Task goal — Reproduce every record below exactly, with the pictures left out.

Records provided —
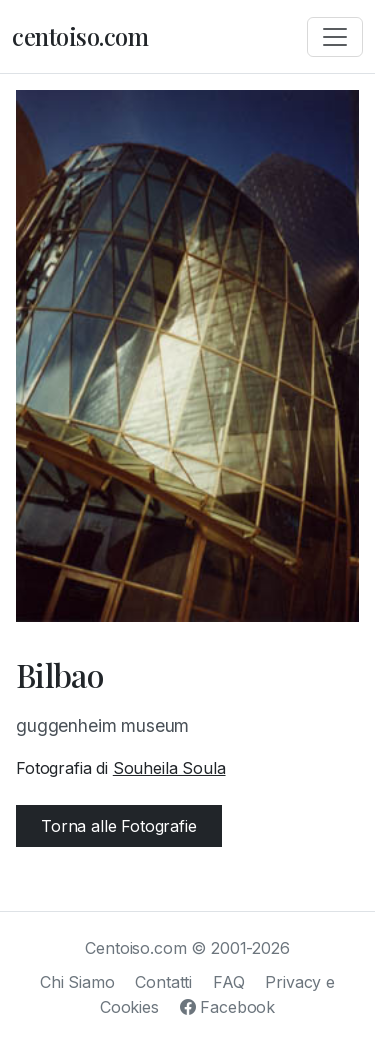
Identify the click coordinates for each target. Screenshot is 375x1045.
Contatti (163, 982)
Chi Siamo (77, 982)
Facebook (227, 1007)
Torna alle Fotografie (119, 826)
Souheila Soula (169, 768)
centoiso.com (80, 36)
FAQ (229, 982)
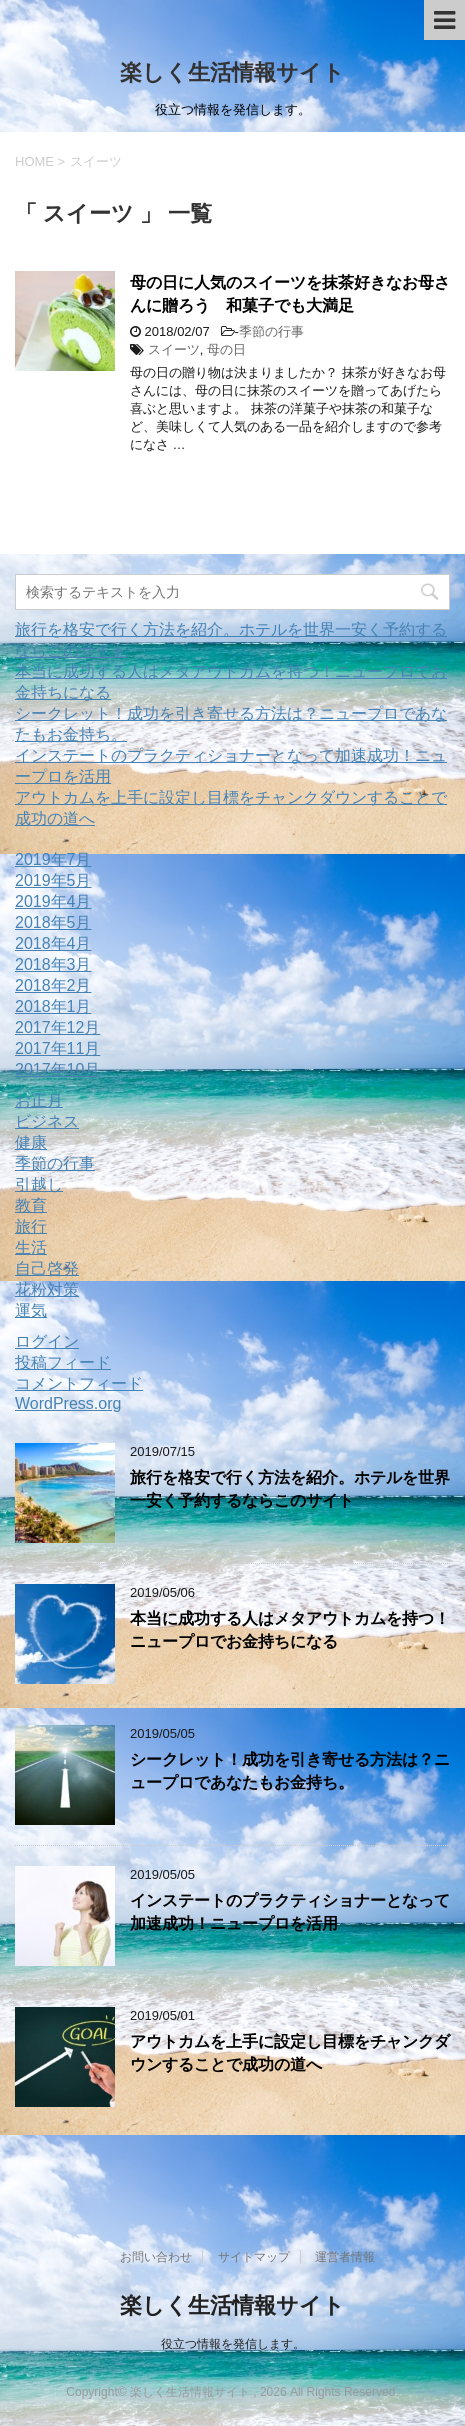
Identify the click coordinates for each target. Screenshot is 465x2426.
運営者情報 (345, 2257)
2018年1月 (53, 1006)
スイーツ (174, 349)
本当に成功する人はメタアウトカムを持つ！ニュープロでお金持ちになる (290, 1630)
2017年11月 (57, 1048)
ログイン (47, 1341)
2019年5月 (53, 880)
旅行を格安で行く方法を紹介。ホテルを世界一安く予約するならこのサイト (290, 1489)
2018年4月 (53, 943)
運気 (31, 1310)
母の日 (226, 349)
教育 (31, 1205)
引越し (39, 1184)
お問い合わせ (156, 2257)
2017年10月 (57, 1069)
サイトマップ (254, 2257)
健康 (31, 1142)
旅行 (31, 1226)
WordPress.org (68, 1403)
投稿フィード (63, 1362)
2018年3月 (53, 964)
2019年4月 (53, 901)
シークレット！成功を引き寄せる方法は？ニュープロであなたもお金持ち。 (290, 1771)
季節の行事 (271, 331)
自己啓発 (47, 1268)
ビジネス (47, 1121)
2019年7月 (53, 859)
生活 (31, 1247)
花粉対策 (47, 1289)
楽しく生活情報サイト (232, 72)
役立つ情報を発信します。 (233, 2344)
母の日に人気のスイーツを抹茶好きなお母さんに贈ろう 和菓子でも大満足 (290, 294)
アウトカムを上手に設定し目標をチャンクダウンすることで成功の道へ (290, 2053)
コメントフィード (79, 1383)
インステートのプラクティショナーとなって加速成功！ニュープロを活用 (290, 1912)
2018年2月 (53, 985)
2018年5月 (53, 922)
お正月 (39, 1100)
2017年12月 (57, 1027)
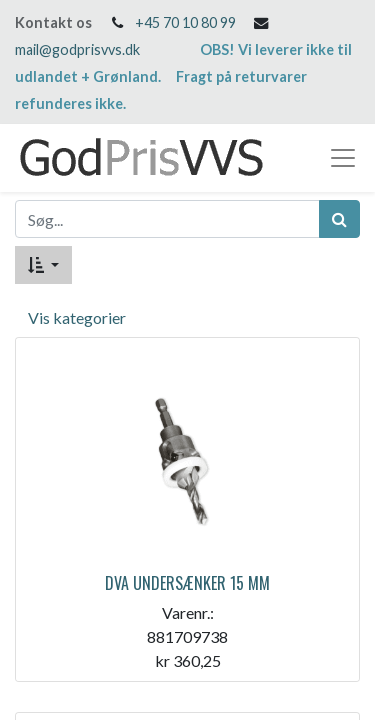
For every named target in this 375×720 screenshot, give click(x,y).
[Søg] (339, 219)
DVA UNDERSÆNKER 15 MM (187, 583)
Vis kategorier (77, 317)
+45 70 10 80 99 (185, 22)
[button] (43, 265)
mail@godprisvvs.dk (77, 49)
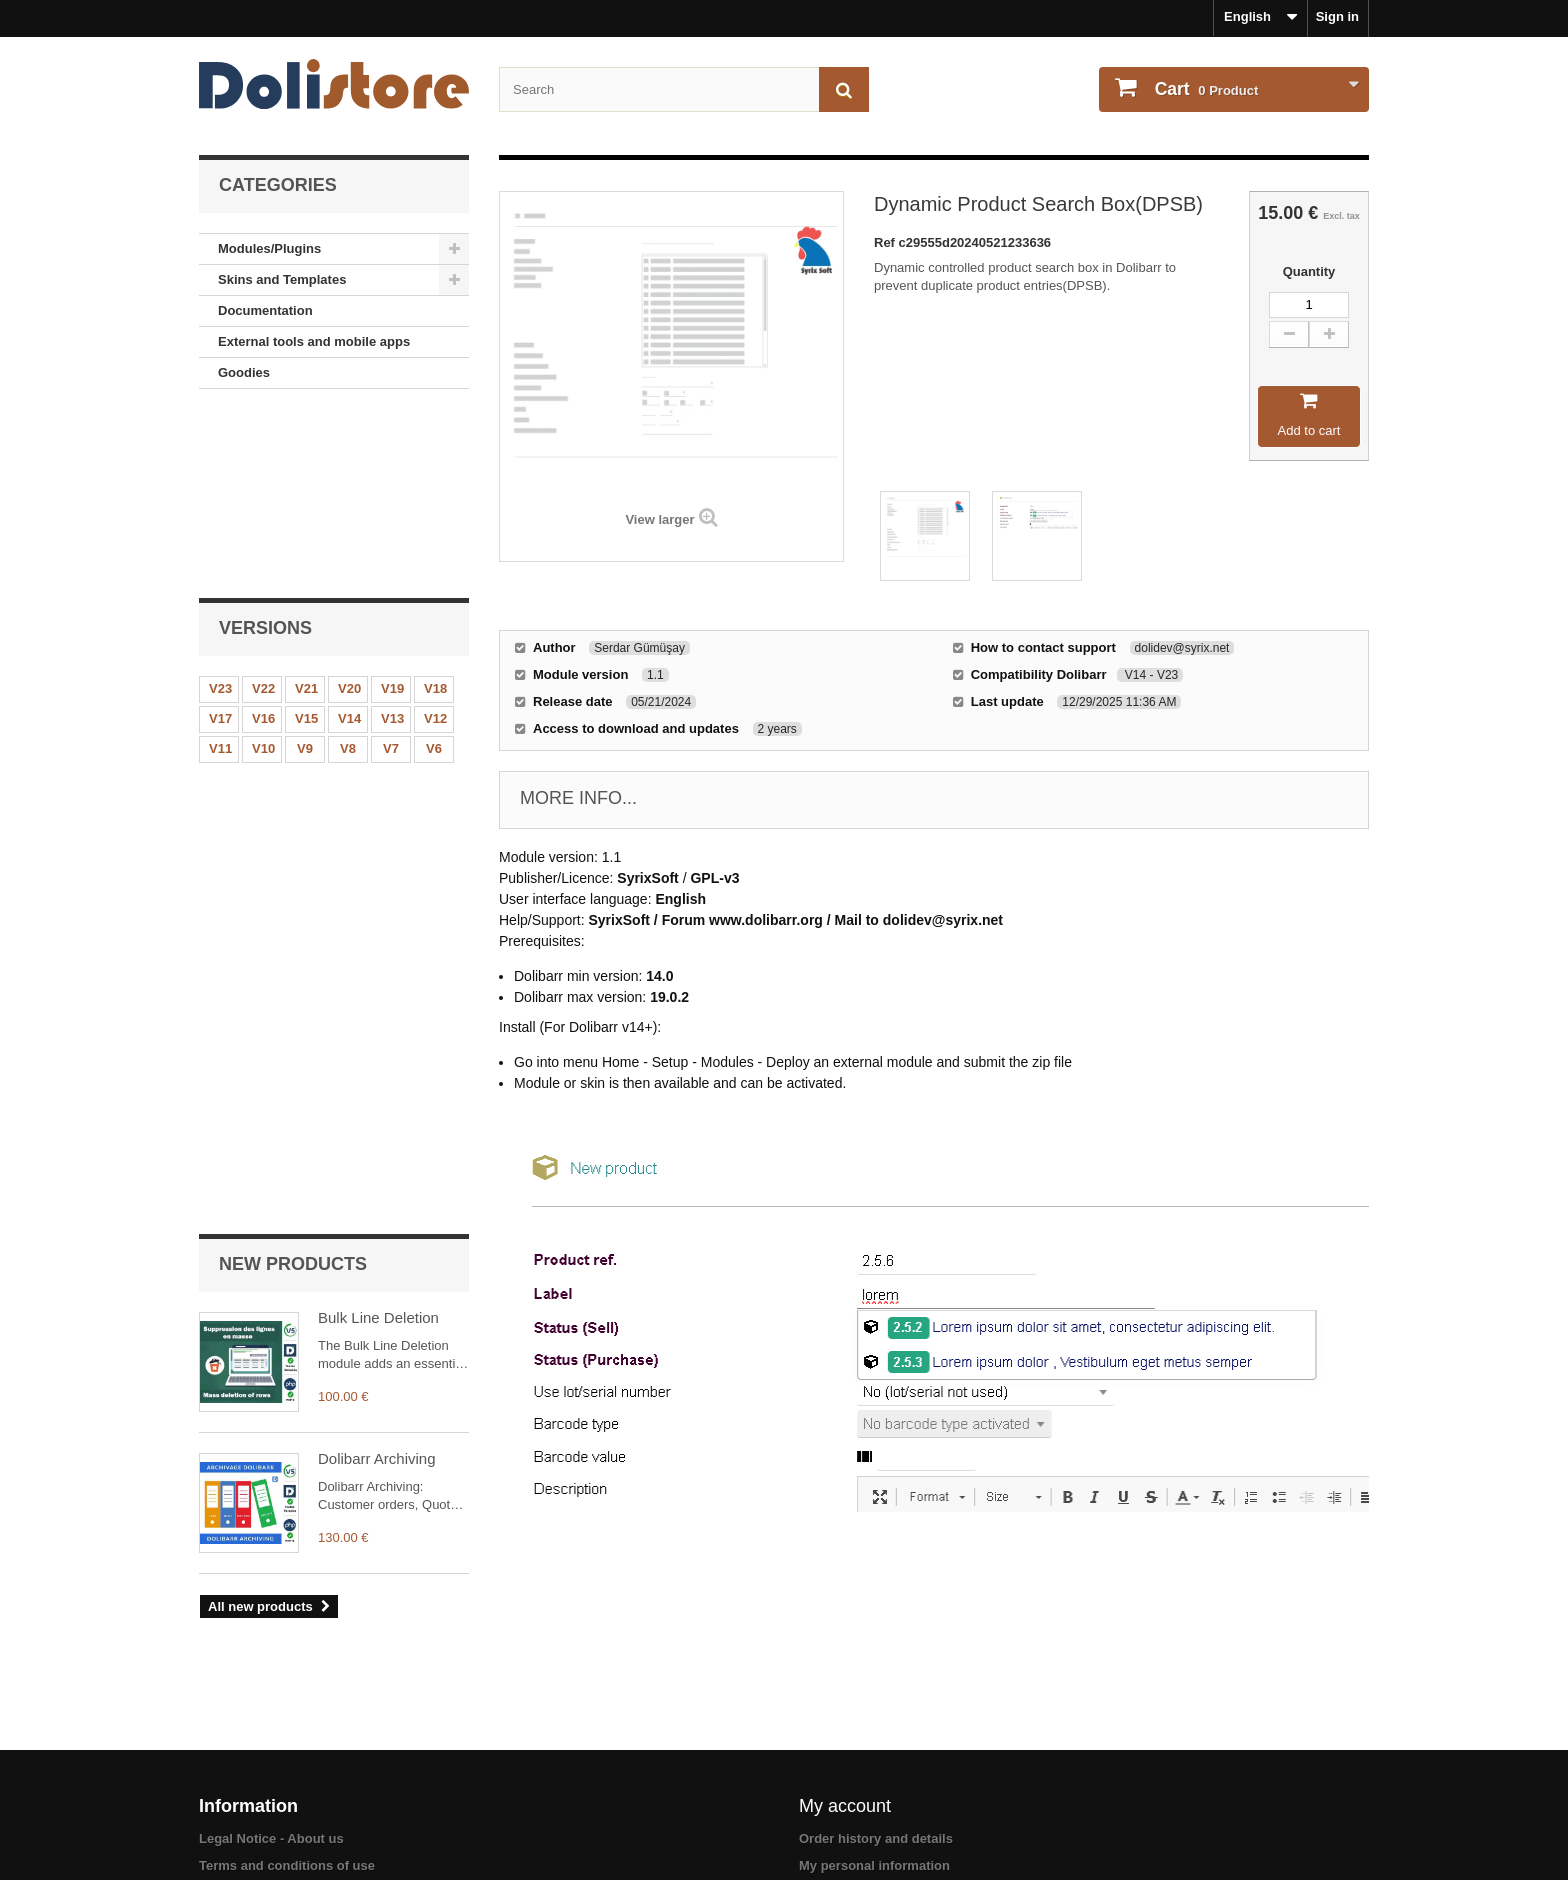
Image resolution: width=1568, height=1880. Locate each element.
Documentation (265, 310)
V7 (391, 569)
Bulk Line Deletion (378, 700)
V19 (392, 509)
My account (845, 1694)
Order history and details (876, 1726)
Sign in (1337, 16)
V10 (263, 569)
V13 (392, 539)
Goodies (244, 372)
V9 (305, 569)
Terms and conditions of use (287, 1753)
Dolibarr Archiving (377, 841)
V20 (349, 509)
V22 (263, 509)
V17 (220, 539)
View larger (659, 519)
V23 (220, 509)
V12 (435, 539)
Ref (886, 242)
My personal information (874, 1753)
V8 (348, 569)
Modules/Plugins (269, 248)
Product (1204, 89)
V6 (434, 569)
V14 (349, 539)
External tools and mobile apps (314, 341)
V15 (306, 539)
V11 (220, 569)
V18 (435, 509)
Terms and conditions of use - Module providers (347, 1779)
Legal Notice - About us (271, 1726)
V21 (306, 509)
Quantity (1309, 271)
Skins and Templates (282, 279)
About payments (250, 1832)
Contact (223, 1806)
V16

Exercise response —
Identify the click coordinates for each target. Screenshot is 375x1045.
Contatti (163, 982)
Chi Siamo (77, 982)
Facebook (227, 1007)
Torna alle Fotografie (119, 826)
Souheila Soula (169, 768)
centoiso.com (80, 36)
FAQ (229, 982)
Identify the click coordinates for each target. Screenshot is 465x2426.
運営者情報 (345, 2257)
2018年1月 (53, 1006)
スイーツ (174, 349)
本当に成功する人はメタアウトカムを持つ！ニュープロでお金持ちになる (290, 1630)
2017年11月 (57, 1048)
ログイン (47, 1341)
2019年5月 (53, 880)
旅行を格安で行く方法を紹介。ホテルを世界一安く予約するならこのサイト (290, 1489)
2018年4月 (53, 943)
運気 (31, 1310)
母の日 (226, 349)
教育 (31, 1205)
引越し (39, 1184)
お問い合わせ (156, 2257)
2017年10月 (57, 1069)
サイトマップ (254, 2257)
健康 (31, 1142)
旅行 (31, 1226)
WordPress.org (68, 1403)
投稿フィード (63, 1362)
2018年3月 (53, 964)
2019年4月 (53, 901)
シークレット！成功を引き寄せる方法は？ニュープロであなたもお金持ち。 (290, 1771)
季節の行事 (271, 331)
自己啓発 (47, 1268)
ビジネス (47, 1121)
2019年7月 (53, 859)
生活 (31, 1247)
花粉対策 (47, 1289)
楽しく生活情報サイト (232, 72)
役立つ情報を発信します。 (233, 2344)
母の日に人気のスイーツを抹茶好きなお母さんに贈ろう 和菓子でも大満足 (290, 294)
アウトカムを上手に設定し目標をチャンクダウンすることで成功の道へ (290, 2053)
コメントフィード (79, 1383)
インステートのプラクティショナーとなって加速成功！ニュープロを活用 (290, 1912)
2018年2月 (53, 985)
2018年5月 (53, 922)
お正月 (39, 1100)
2017年12月 (57, 1027)
For every named target in this 375×720 screenshot, give click(x,y).
[Søg] (339, 219)
DVA UNDERSÆNKER 15 MM (187, 583)
Vis kategorier (77, 317)
+45 70 10 80 99 (185, 22)
[button] (43, 265)
mail@godprisvvs.dk (77, 49)
Image resolution: width=1568, height=1880. Locate each element.
Documentation (265, 310)
V7 (391, 569)
Bulk Line Deletion (378, 700)
V19 (392, 509)
My account (845, 1694)
Order history and details (876, 1726)
Sign in (1337, 16)
V10 (263, 569)
V13 (392, 539)
Goodies (244, 372)
V9 (305, 569)
Terms and conditions of use (287, 1753)
Dolibarr Archiving (377, 841)
V20 (349, 509)
V22 (263, 509)
V17 (220, 539)
View larger (659, 519)
V23 (220, 509)
V12 (435, 539)
Ref (886, 242)
My personal information (874, 1753)
V8 (348, 569)
Modules/Plugins (269, 248)
Product (1204, 89)
V6 (434, 569)
V14 (349, 539)
External tools and mobile apps (314, 341)
V15 (306, 539)
V11 (220, 569)
V18 (435, 509)
Terms and conditions of use - Module providers (347, 1779)
Legal Notice - About us (271, 1726)
V21 (306, 509)
Quantity (1309, 271)
Skins and Templates (282, 279)
About payments (250, 1832)
Contact (223, 1806)
V16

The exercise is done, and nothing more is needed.